Tampa Bay Walmarts may soon have a new tool on its sales floors: little robots that roam the aisles looking for empty spots on shelves and sale prices that need updating.

The robots – the mega-chain prefers to call them “autonomous scanners” – have been deployed in Jacksonville to alert employees about items that need to be restocked. Walmart director of corporate communications Phillip Keene said that after successful trials, the chain plans to deploys the scanners soon to a store near you.

With the rise of e-commerce, a competitive retail market and budding technology, Walmart and its competitors are unrolling an array of gadgets and systems that feel futuristic.

Click to resize

“We continue to be intentional about finding new ways to save customers’ time and money,” said Keene. “We’re tried and true on saving money.”

But saving time? That’s where a lot of the tech tools come in – innovations Keene said Walmart has been “ratcheting up the last several years.”

And America’s largest retail chain and grocer is likely feeling the pressure to keep things modern. Kroger, the country’s second largest grocer, has been testing smart shelves that replace paper price labels with digital screens.

But without any Kroger-owned supermarkets in Florida, it’s likely most Sunshine State shoppers will see their first glimpses of a more tech-savvy shopping experience inside the aisles of Walmart and competitor Target.

Both retailers have recently launched ways for shoppers to check out without having to wait in line. Roaming employees equipped with mobile devices – similar to what is used by Apple store employees – can check out shoppers with one or a few items. In Walmart, they wear yellow sashes that say, “Check out with me.”

“The talk, historically, has been, ‘Oh, the lines at Walmart,’” Keene said. “But if you’re coming in for screws and duct tape, you’re able to get with that associate standing in the aisle and you’re on your way out.”

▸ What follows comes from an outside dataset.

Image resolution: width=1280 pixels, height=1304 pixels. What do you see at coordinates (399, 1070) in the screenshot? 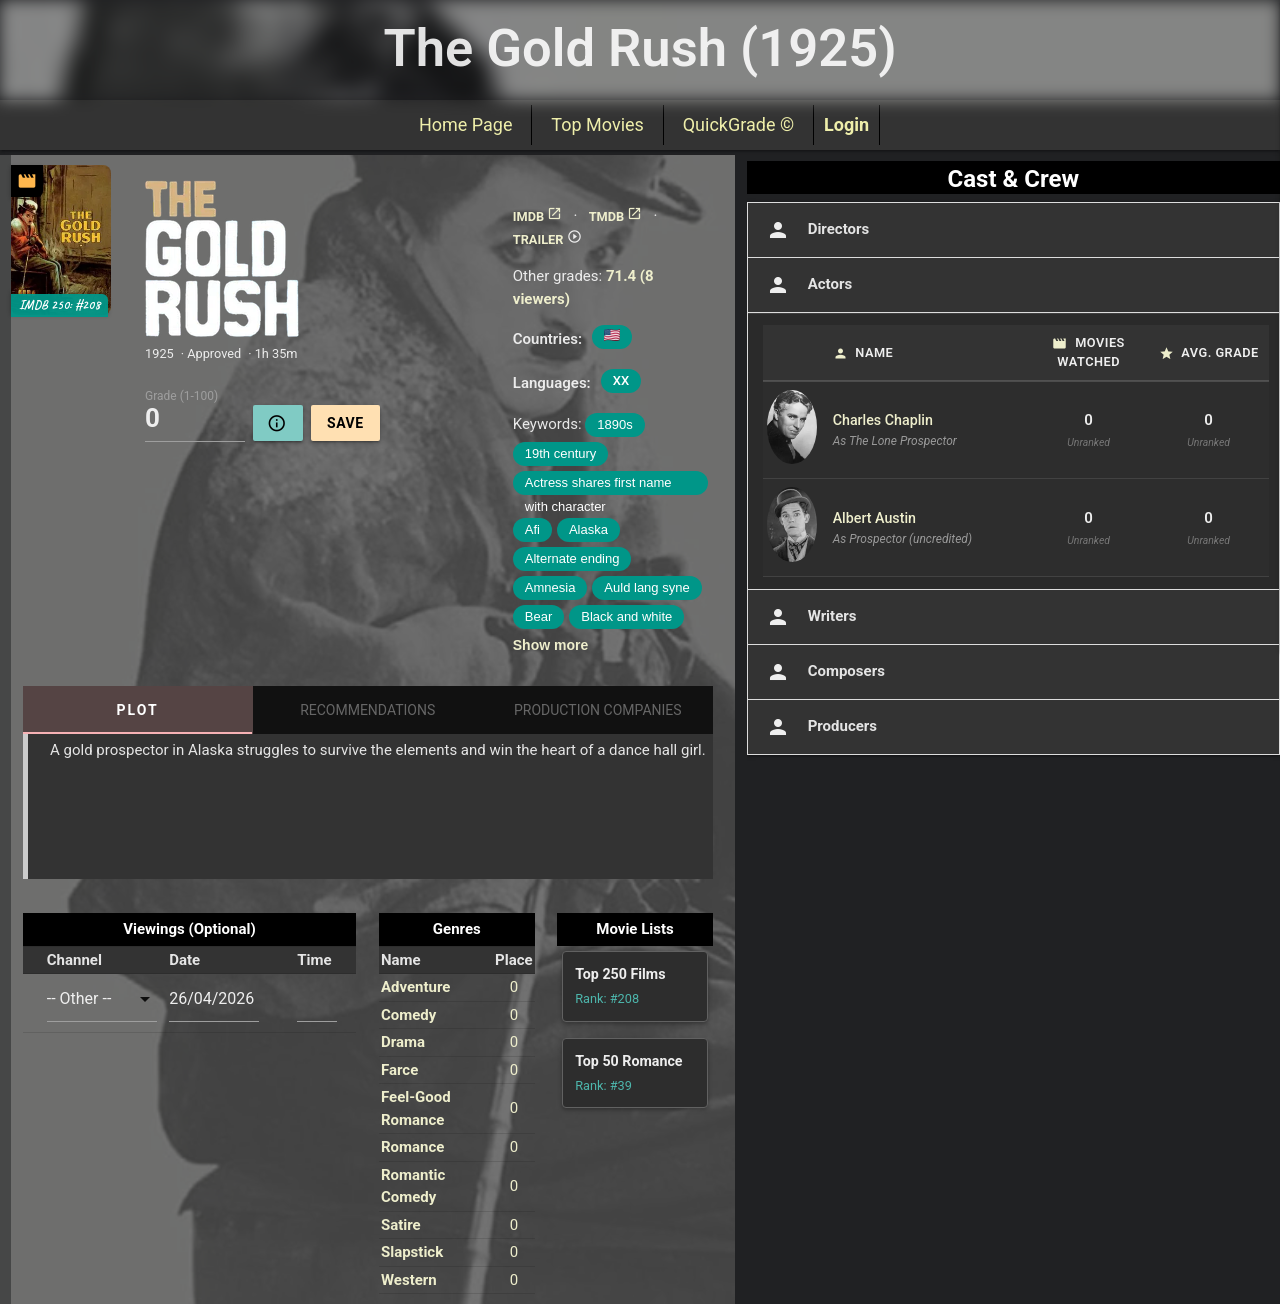
I see `Farce` at bounding box center [399, 1070].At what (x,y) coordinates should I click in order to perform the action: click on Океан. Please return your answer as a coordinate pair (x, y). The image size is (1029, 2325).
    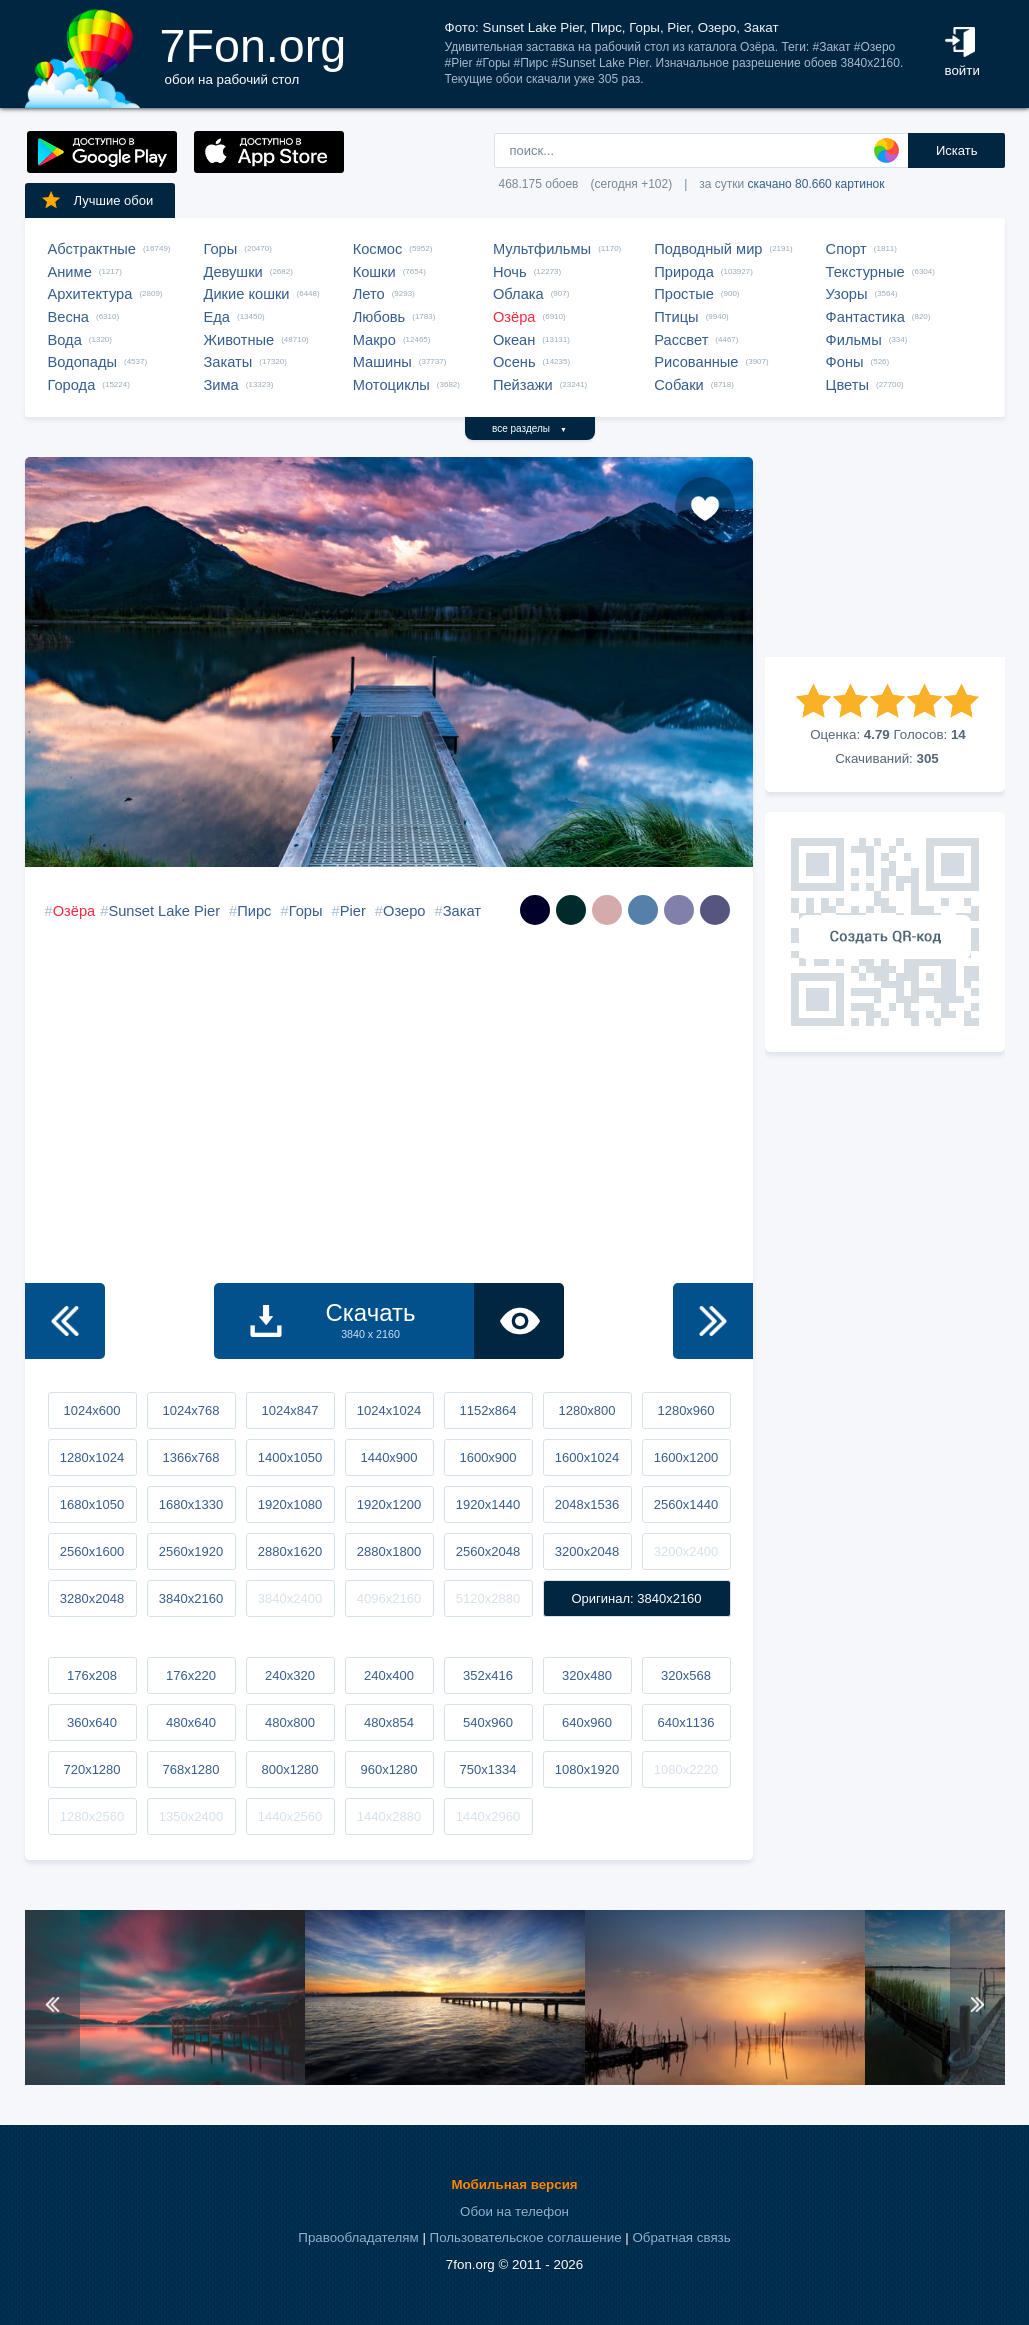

Walmart also launched app updates, like ones that have exact maps of every individual store to make it easier for shoppers to find any item on their list. But Keene admits, the coolest thing the chain has launched recently is the autonomous scanners.

The robots – not quite R2D2, but more like rectangle boxes on wheels – travel the aisles to scan inventory with a long arm that extends to the heights of the shelves. It takes in prices and the number of items available. That’s a job managers usually have to do with handheld scanners.

Rather than use the manager’s time, Keene said, the robot is able go down each aisle to take stock and then spit out a report. The manager knows instantly which items need to be restocked or if a sale price wasn’t updated.

“It frees (managers) up for customer interaction on the sales floor,” Keene said.

He acknowledges the commonly heard critique: that tech is taking away jobs from people. But he said in the case of the scanner, it’s not removing a job but taking a mundane and time consuming task off the plate of workers and giving them more time to be face-to-face with customers.

Retailers have been paying more and more attention to that customer-facing experience to keep shoppers happy in stores. Amazon is still king online, where it attracts close to half of all U.S. online orders.

“There’s still a lot of people who like to come into a store and shop,” said Keene, “who want to touch it, feel it, and like the ambiance and interaction.”

Walmart has grown its online inventory to compete with Amazon and perfect its omnichannel experience, how its in-store and online experiences work together. Retailers are increasingly moving away from the idea that clicks matter more than bricks that frame their in-person storefronts. Rather, chains such as Walmart, are banking on the importance of embracing both and figuring out how to mesh them together.

“I think when we look back as company 10 or 15 years from now, we’ll see this as a huge transformation period,” Keene said.